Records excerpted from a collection

══════════

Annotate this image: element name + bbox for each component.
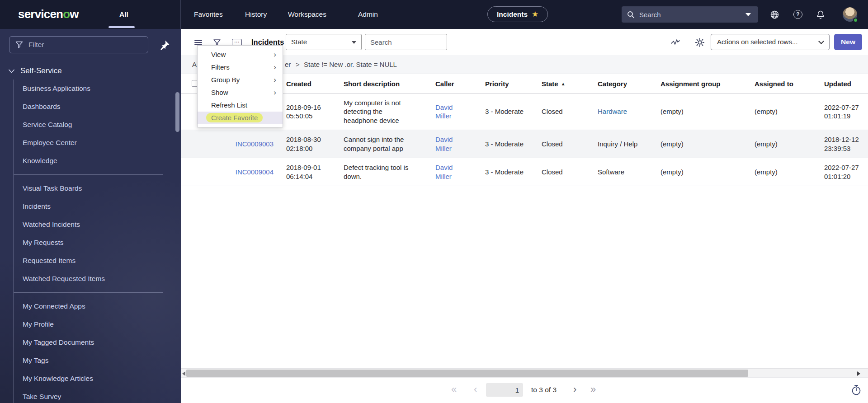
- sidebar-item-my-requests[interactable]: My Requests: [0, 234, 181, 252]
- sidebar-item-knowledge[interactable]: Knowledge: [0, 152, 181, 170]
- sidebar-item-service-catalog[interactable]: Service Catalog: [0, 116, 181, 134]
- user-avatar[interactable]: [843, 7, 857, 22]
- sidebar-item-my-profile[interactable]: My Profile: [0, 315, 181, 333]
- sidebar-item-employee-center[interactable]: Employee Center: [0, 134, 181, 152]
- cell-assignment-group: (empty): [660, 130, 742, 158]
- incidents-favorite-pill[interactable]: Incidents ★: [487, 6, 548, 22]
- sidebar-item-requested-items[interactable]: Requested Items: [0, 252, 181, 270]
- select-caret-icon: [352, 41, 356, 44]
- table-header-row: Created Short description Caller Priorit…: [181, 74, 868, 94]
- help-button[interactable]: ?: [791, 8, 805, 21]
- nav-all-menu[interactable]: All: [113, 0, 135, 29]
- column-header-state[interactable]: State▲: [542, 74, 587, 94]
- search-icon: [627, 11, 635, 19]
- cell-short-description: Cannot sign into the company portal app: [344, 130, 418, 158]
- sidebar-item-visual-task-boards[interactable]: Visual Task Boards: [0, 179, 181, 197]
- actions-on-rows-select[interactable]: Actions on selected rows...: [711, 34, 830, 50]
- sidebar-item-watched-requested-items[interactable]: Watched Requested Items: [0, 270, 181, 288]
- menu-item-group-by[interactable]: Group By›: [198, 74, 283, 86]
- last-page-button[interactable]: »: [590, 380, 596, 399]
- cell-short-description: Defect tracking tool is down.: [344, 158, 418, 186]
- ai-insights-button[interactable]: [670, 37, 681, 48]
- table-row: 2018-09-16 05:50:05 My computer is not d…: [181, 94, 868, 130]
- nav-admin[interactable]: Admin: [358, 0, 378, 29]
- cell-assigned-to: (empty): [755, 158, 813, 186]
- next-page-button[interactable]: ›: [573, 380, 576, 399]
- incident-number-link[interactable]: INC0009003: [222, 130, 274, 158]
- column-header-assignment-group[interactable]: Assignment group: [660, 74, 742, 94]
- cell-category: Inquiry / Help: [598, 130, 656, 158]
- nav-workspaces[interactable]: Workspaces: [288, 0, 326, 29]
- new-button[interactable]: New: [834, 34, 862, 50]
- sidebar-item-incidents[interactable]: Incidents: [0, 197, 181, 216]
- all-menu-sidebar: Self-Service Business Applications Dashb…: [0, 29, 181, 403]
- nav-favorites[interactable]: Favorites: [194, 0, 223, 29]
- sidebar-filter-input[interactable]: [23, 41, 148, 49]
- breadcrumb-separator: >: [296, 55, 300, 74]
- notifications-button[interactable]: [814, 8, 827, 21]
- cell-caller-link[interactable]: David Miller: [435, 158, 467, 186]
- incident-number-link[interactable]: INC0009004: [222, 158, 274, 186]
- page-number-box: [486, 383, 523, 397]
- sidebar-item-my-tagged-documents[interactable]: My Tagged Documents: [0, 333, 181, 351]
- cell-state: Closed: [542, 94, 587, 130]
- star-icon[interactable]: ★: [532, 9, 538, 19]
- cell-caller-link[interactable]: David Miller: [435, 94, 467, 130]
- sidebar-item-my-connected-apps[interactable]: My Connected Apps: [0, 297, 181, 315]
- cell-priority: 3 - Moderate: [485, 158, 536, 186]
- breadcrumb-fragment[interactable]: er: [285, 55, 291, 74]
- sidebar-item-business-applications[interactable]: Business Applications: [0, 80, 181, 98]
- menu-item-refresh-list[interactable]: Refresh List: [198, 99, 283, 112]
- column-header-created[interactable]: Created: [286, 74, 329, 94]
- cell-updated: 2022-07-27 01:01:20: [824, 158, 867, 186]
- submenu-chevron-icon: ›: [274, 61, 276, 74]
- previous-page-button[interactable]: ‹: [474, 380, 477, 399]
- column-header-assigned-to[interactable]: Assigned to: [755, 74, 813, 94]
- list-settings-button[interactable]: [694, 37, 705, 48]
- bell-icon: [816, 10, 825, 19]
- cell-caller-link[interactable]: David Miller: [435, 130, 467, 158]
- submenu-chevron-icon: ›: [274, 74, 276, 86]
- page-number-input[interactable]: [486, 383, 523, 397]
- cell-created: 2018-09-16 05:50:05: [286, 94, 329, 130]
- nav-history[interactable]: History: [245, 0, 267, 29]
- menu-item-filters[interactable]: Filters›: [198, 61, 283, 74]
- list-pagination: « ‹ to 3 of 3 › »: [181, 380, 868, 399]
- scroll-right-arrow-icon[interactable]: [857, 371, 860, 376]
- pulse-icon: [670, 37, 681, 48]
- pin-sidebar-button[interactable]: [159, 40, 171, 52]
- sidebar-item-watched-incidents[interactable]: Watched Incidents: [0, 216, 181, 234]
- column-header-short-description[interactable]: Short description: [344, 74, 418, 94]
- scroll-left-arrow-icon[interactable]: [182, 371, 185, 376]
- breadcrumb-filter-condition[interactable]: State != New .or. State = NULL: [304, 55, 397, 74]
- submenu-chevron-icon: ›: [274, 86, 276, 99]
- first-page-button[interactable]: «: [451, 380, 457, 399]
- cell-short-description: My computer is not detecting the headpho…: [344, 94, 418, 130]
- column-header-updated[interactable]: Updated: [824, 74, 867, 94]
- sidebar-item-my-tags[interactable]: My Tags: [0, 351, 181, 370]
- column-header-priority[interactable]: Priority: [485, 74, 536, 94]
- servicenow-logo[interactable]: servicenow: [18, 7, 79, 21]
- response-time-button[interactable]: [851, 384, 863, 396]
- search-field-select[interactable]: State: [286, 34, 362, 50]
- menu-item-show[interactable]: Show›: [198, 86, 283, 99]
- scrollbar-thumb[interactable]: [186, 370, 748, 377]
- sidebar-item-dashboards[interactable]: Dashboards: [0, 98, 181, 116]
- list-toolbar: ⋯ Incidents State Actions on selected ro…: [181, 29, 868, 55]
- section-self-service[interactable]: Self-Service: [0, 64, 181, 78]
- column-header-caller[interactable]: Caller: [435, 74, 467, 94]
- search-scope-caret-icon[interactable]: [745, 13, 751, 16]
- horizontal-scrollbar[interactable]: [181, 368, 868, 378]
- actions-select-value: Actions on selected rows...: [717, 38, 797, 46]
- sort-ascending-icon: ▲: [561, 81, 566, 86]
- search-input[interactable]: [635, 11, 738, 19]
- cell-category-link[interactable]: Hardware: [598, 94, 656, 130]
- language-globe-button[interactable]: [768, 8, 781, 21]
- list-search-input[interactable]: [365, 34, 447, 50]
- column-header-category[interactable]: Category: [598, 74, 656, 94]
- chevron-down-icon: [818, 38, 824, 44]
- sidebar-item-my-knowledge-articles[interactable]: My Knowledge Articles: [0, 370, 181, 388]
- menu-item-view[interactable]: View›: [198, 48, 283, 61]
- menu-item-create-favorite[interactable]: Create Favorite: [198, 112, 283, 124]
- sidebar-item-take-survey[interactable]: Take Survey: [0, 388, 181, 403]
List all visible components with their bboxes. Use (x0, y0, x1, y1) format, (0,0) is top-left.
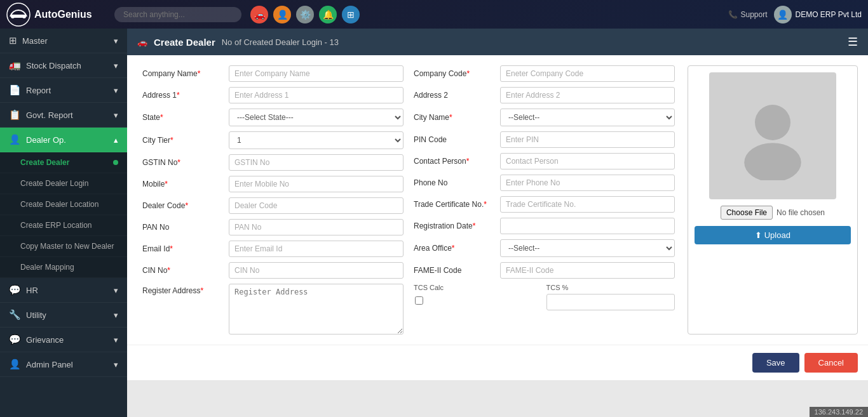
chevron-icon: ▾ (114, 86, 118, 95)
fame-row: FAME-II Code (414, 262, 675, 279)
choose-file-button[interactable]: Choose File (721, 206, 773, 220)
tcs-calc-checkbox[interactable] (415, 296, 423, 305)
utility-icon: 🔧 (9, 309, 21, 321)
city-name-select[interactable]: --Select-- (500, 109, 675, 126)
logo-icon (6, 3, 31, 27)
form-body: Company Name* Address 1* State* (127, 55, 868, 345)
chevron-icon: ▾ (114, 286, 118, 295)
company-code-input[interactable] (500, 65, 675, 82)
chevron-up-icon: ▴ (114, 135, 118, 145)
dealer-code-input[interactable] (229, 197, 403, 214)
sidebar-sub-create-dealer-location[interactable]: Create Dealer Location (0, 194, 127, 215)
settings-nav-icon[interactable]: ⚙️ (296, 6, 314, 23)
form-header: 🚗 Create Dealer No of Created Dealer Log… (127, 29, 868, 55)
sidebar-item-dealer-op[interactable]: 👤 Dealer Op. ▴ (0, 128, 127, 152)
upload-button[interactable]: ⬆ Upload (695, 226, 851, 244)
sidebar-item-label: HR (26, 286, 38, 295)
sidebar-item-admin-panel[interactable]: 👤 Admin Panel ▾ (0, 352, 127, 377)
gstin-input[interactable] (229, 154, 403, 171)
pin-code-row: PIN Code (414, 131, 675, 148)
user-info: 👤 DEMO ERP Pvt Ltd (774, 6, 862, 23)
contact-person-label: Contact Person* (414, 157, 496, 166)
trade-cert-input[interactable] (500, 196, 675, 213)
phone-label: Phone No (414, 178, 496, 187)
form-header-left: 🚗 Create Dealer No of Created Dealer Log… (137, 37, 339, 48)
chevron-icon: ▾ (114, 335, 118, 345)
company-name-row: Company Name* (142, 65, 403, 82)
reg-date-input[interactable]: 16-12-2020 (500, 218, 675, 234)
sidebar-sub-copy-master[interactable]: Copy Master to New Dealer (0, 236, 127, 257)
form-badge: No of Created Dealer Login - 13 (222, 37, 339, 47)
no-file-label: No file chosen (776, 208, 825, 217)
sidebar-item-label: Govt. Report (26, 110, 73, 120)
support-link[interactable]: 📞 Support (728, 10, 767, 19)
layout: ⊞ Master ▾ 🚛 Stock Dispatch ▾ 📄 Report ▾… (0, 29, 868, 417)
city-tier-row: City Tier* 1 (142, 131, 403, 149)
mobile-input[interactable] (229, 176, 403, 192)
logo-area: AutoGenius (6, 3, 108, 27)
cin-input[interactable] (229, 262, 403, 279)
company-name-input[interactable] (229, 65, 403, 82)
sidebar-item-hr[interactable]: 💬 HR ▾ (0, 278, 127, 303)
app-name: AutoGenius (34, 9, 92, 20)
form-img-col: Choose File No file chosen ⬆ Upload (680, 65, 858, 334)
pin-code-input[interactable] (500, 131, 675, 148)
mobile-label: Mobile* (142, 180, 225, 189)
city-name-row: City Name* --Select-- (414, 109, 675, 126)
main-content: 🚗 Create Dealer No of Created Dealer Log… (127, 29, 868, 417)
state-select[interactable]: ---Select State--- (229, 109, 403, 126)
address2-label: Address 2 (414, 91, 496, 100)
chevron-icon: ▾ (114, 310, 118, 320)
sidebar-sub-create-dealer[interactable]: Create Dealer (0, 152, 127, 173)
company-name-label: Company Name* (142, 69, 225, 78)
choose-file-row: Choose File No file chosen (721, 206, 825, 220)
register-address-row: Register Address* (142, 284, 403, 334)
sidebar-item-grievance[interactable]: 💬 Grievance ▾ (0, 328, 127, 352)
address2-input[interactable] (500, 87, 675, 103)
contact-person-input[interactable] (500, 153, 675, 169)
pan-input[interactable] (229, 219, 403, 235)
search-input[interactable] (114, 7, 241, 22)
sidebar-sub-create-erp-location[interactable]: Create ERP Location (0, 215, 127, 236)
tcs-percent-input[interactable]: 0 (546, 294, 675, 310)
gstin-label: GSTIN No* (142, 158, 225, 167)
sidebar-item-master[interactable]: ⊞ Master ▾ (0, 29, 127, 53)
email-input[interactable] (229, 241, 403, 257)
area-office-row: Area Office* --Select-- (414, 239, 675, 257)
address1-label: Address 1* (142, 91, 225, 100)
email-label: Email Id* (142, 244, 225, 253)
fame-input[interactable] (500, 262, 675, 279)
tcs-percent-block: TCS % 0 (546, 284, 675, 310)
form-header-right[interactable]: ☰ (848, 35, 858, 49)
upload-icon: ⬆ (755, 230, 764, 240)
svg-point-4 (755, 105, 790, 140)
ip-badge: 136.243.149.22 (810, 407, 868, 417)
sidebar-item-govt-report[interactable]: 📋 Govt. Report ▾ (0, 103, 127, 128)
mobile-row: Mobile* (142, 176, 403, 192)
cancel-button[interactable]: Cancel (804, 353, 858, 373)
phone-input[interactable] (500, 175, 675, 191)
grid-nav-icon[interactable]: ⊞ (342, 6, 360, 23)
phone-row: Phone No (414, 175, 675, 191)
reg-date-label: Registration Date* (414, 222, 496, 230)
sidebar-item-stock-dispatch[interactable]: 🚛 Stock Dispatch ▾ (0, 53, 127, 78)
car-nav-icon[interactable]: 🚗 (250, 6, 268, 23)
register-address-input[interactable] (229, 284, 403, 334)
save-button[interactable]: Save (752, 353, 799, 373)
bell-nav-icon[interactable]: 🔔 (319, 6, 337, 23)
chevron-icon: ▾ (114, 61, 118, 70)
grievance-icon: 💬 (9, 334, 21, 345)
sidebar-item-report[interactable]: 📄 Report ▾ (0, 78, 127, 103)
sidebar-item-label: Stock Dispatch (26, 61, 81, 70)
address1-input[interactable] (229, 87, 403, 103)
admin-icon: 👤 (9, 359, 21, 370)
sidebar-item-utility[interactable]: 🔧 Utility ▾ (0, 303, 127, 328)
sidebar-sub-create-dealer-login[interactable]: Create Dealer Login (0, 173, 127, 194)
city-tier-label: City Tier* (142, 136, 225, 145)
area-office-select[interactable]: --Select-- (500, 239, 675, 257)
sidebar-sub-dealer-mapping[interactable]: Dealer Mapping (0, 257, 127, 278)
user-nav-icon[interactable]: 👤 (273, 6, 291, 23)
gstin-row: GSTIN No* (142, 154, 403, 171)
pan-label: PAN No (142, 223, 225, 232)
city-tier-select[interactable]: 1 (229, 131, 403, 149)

══════════

**Exercise details:**
In the entries above, identify every line with the word "watched". Copy those lines.

**Answer to this problem:**
- sidebar-item-watched-requested-items[interactable]: Watched Requested Items: [0, 270, 181, 288]
- sidebar-item-watched-incidents[interactable]: Watched Incidents: [0, 216, 181, 234]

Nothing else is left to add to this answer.